BusinessWeek has yet another article on the relative costs of Macs vs. PCs, and author Arik Hesseldahl comes down on the Mac side:PC makers in the Windows camp have done everything possible to make their products progressively worse by cutting corners to save pennies per unit and boost sales volume.
Written by Joe Brockmeier, Contributor

BusinessWeek has yet another article on the relative costs of Macs vs. PCs, and author Arik Hesseldahl comes down on the Mac side:

PC makers in the Windows camp have done everything possible to make their products progressively worse by cutting corners to save pennies per unit and boost sales volume. There's good reason Apple is seeing healthy profits while grabbing market share. It refuses to budge on quality and so charges a higher price.

Actually, Apple is losing market share (slightly). According to Gartner, anyway, Apple had negative growth in the first quarter and dropped very slightly (0.1%) in market share.

Apple edges out a lot of users with their limited, and yes overpriced, selection. When I look at Apple's offerings, I don't see anything that fits my needs. I want a basic machine that I can stuff a lot of memory and disk in. Note that I said "that I can..." -- not an Apple reseller.

The only offering Apple gives users that really fits the bill for my use case is a Xeon-based monster that starts at $2,500. The thing is, I don't want or need a Xeon. Well, OK, I kind of want one, but I don't need one. Apps aren't bottlenecked at the CPU, in most cases. The extra CPU isn't what I want, it's RAM, and gobs of it. And disk space for VMs and such. A Core 2 Duo would do just fine.
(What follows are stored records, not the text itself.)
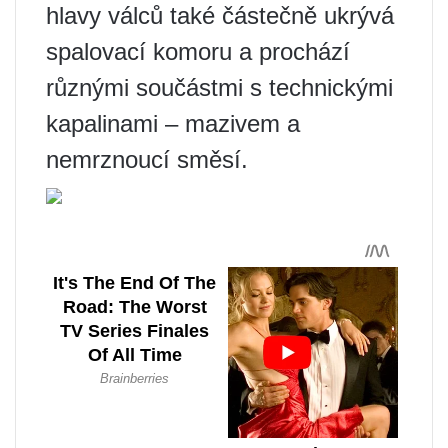
hlavy válců také částečně ukrývá
spalovací komoru a prochází
různými součástmi s technickými
kapalinami – mazivem a
nemrznoucí směsí.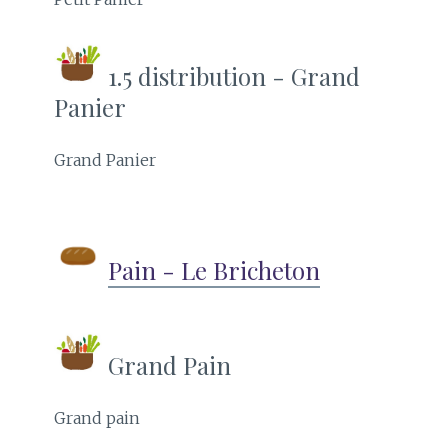
1.5 distribution - Grand
Panier
Grand Panier
Pain - Le Bricheton
Grand Pain
Grand pain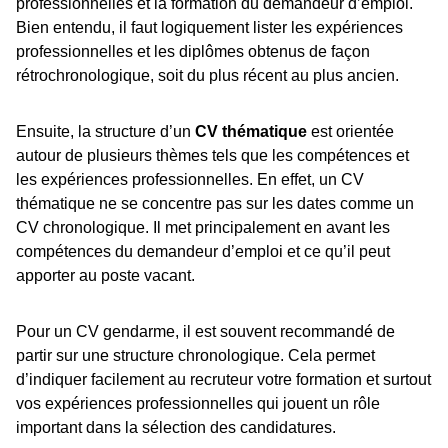
professionnelles et la formation du demandeur d’emploi.
Bien entendu, il faut logiquement lister les expériences
professionnelles et les diplômes obtenus de façon
rétrochronologique, soit du plus récent au plus ancien.
Ensuite, la structure d’un
CV thématique
est orientée
autour de plusieurs thèmes tels que les compétences et
les expériences professionnelles. En effet, un CV
thématique ne se concentre pas sur les dates comme un
CV chronologique. Il met principalement en avant les
compétences du demandeur d’emploi et ce qu’il peut
apporter au poste vacant.
Pour un CV gendarme, il est souvent recommandé de
partir sur une structure chronologique. Cela permet
d’indiquer facilement au recruteur votre formation et surtout
vos expériences professionnelles qui jouent un rôle
important dans la sélection des candidatures.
Lucky for me, I can get what I want with generic PC hardware and Linux. With Apple, you're constrained to its 16 offerings and some overpriced customizations.

That's just one example, of course, but Apple's offerings are generally high-priced for the hardware offered and make no concessions for users who don't fit their use cases.The point that Hesseldahl and others miss is that the PC market offers way more choice than Apple, even if some of those choices are bargain basement hardware.

Lauren may be a Microsoft shill, but it doesn't mean that Macs are reasonably priced or vastly better than other systems by any stretch of the imagination.